Von Oliver Kranz | 19.05.2016
    Programmbild zum Stück "Silver Sex", welches am 19. Mai in den Berliner Sophiensälen Premiere feiert.
    Programmbild zum Stück "Silver Sex", das am 19. Mai in den Berliner Sophiensälen Premiere feiert. (Silver Sex / Andreas Martini)
    Die Spielfläche ist leer. Hinten gibt es einen Vorhang, auf den Videoaufnahmen der Interviews projiziert werden, die die Gruppe vorab geführt hat. Doch zuerst betreten Ivana Sajević und Nils Zapfe selbst die Bühne. Sie sind nackt.
    "Nils?"
    "Ja."
    "Du bist jetzt 35."
    "Das stimmt."
    "Noch mal 35 und du bist 70."
    "Stimmt auch."
    "Glaubst du, du wirst mit 70 noch Haare haben?"
    "Wirst du in 35 Jahren noch beide Brüste haben?"
    "Wirst du in 35 Jahren auf Hilfe beim Masturbieren angewiesen sein?"
    Lebenslustige Rentner
    Unangenehme Fragen. Wer denkt schon gern über die Probleme des Altseins nach? Doch in den Interviews sind ziemlich lebenslustige Rentner zu sehen.
    "Ich bin 83 nicht. Aber das ist kein Problem für mich, weil ich sage, ich habe immer mehr Spaß daran, das Privileg des Altseins zu genießen, weil ich mich viel offener fühle."
    Als Beweis zieht sich der alte Herr vor der Kamera aus und geht unter die Dusche. Er berichtet über seine Besuche in einem Domina-Studio, als würde er übers Wetter reden. Macht Altsein hemmungsloser? Ivana Sajević schüttelt den Kopf.
    "Wir haben es ja auch thematisiert in dem Stück. Es gibt nichts, was repräsentativ steht für die Generation. Es ist eben sehr individuell. Also die Leute, die wir interviewt haben, die wir getroffen haben, das sind alles einzelne Personen gewesen, die sehr unterschiedliche Biografien haben und auch unterschiedliche Entwicklungen genommen haben."
    Vor der Kamera sprachen natürlich nur die, denen das Thema nicht peinlich ist. Andere ließen sich per Telefon interviewen - zum Beispiel Erika. Was sie berichtet, wird auf der Bühne von Nils Zapfe gesprochen.
    "Als ich zwölf war habe ich in einem Schulwohnheim gewohnt mit zwölf anderen Mädchen und da lief mir auf einmal Blut zwischen den Beinen herunter. Ich hatte meine Tage. Und meine Mutter sagte: Jetzt bist du erwachsen, jetzt musst du anständig sein. Mehr nicht. Ich bin mir sicher, dass vieles was Mädchen so im Laufe eines Lebens passieren kann, hätte vermieden werden können, hätte man früher darüber gesprochen"
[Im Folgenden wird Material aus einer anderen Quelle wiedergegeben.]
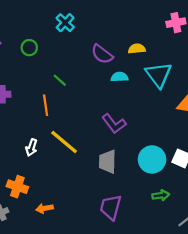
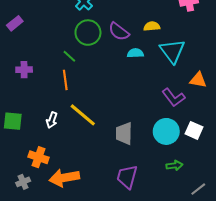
green circle: (29, 48) -> (88, 33), moved, size x1.6
green line: (60, 80) -> (69, 56), moved
purple L-shape: (114, 124) -> (173, 97), moved
orange arrow: (44, 208) -> (64, 178), size x1.8

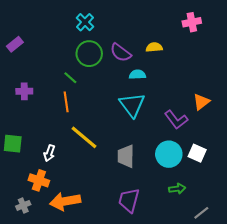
cyan triangle: (172, 51) -> (132, 105), moved
orange triangle: (198, 80) -> (201, 102), turned -48
white arrow: (52, 120) -> (49, 153), moved

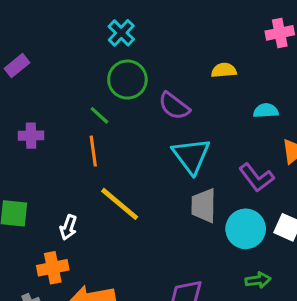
purple semicircle: (121, 53) -> (174, 106), moved
cyan semicircle: (137, 75) -> (266, 111), moved
gray trapezoid: (126, 156) -> (204, 206), moved
orange cross: (39, 180) -> (53, 268), turned -30

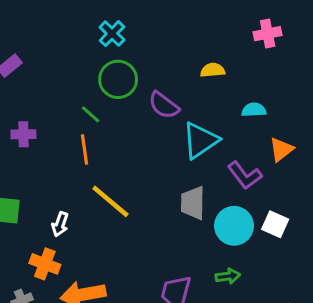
cyan triangle: (191, 156) -> (200, 140), moved, turned 33
orange cross: (53, 268) -> (45, 264), turned 32
green arrow: (258, 280) -> (228, 276), moved

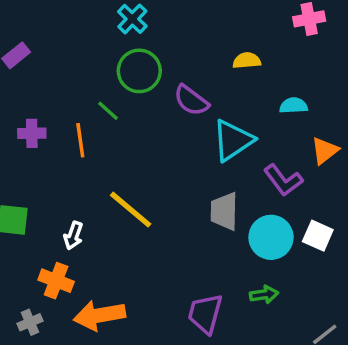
orange line: (84, 150) -> (80, 140), moved

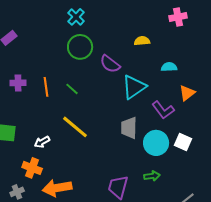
green line: (108, 111) -> (72, 89), moved
white arrow: (73, 236) -> (42, 142), turned 42

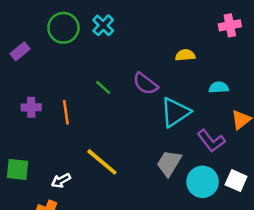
green circle: (80, 47) -> (63, 28), moved
green line: (72, 89) -> (103, 87), moved
gray trapezoid: (129, 128) -> (169, 163), turned 30

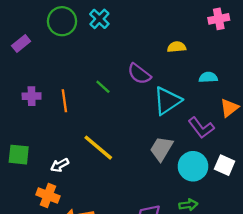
green line: (103, 87) -> (103, 87), moved

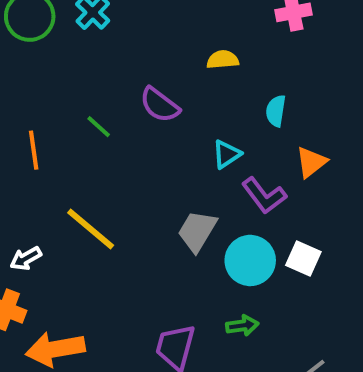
cyan semicircle: (208, 77) -> (276, 111), turned -78
cyan triangle: (167, 101) -> (227, 154), moved, size x0.6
    Gummipuppe mit faltiger Haut
    Während Nils Zapfe spricht, lässt Ivana Sajević einen Dildo in eine riesige Schaumstoff-Vagina gleiten. Unnötige Illustration. Doch die Aufführung wechselt schnell zum nächsten Thema: Sexspielzeug aus dem Internet.
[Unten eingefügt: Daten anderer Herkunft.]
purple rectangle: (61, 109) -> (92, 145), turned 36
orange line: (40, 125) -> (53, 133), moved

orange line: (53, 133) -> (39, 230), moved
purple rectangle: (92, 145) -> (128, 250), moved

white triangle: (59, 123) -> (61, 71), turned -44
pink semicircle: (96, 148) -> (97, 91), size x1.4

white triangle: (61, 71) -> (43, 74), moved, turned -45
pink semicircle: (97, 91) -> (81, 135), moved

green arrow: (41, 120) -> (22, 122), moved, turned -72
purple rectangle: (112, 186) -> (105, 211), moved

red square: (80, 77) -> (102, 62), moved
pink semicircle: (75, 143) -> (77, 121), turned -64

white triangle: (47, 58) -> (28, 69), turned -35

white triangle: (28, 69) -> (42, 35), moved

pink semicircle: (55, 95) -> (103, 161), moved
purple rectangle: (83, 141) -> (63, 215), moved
    "Der Markt kennt unsere Bedürfnisse und ich glaube, der Markt kreiert auch unsere Bedürfnisse der Zukunft."
    "Unser Motto war: Erkenntnis durch Konsum."
    "Das erste Produkt, das wir bestellt haben, war für 29,90 Euro."
    "Die GILF"
    Die beiden präsentieren eine aufblasbare Sexpuppe mit faltiger Haut. Und das soll das Sexspielzeug der Zukunft sein? Auch der ferngesteuerte Vibrator, der als nächstes gezeigt wird, sieht eher konventionell aus.
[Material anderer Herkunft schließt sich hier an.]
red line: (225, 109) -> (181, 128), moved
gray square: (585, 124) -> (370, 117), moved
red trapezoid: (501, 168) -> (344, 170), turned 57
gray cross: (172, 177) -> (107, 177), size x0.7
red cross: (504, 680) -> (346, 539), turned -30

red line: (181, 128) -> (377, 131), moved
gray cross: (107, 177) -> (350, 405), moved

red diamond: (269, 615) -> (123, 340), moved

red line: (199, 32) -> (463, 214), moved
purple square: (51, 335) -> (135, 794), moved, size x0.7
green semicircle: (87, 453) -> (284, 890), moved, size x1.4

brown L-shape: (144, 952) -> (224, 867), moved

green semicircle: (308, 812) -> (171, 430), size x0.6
    "Das war auch so ein Punkt, dass wir dachten, das wird sich gar nicht so stark verändern, weil es nun mal Geschlechtsteile sind, die imitiert werden, die wir immer noch haben."
    Die Aufführung reiht Erlebnisberichte, Produktpräsentationen und Puppenspielszenen mit Geschlechtsorganen aus Schaumstoff aneinander - alles sehr sachlich und behutsam. Doch wozu das Ganze? Das Stück soll nicht als Sexratgeber für die ältere Generation missverstanden werden, sagen die Akteure:
    "Uns hat ja neben der Sexualität für Ältere jetzt auch unsere Sexualität für später beschäftigt."
    "Wir reden indirekt natürlich immer über uns. Wir setzen uns ja mit jedem auseinander, den wir da porträtieren oder zitieren. Wir suchen nach einer Haltung dazu, wie wir es finden."
    Alt werden ist nichts für Feiglinge
    "Wirst du mit 70 besseren Sex haben als jetzt?"
    "Wirst du überhaupt noch Sex haben?"
    "Hast du Angst vorm Älterwerden?"
    "Freust du dich aufs Älterwerden?"
    Schon die Art der Frage verrät eine Haltung. Alt werden ist nichts für Feiglinge. In den Geschichten, die an dem Abend erzählt werden, ist immer wieder von Überraschungen die Rede, die verschiedene Lebensabschnitte bereithalten. Offenheit ist gefragt - und das nicht nur im Sexleben.